- What is expected:
Write out every line below that includes the word "costs".

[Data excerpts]
=-=-=-=-=

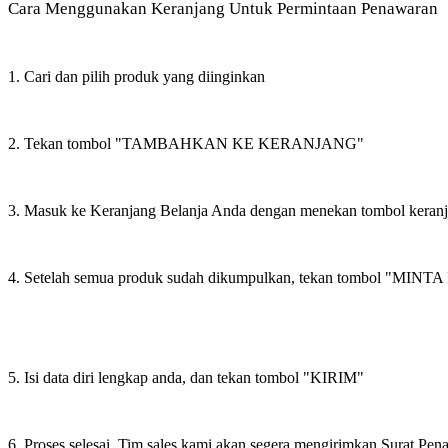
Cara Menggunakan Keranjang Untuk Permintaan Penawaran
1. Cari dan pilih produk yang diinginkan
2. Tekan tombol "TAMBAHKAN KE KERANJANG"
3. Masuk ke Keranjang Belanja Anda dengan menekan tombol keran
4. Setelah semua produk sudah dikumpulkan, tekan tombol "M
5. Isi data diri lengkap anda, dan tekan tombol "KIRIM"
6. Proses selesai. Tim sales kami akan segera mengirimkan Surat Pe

=-=-=-=-=

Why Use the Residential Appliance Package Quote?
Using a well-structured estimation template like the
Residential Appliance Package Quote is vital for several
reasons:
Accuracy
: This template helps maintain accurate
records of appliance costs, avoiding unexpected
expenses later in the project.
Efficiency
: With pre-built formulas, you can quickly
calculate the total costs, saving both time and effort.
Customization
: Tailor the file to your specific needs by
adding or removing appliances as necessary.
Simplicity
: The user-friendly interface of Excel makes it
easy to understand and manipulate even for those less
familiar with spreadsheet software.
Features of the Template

=-=-=-=-=

- Written reply:
records of appliance costs, avoiding unexpected
calculate the total costs, saving both time and effort.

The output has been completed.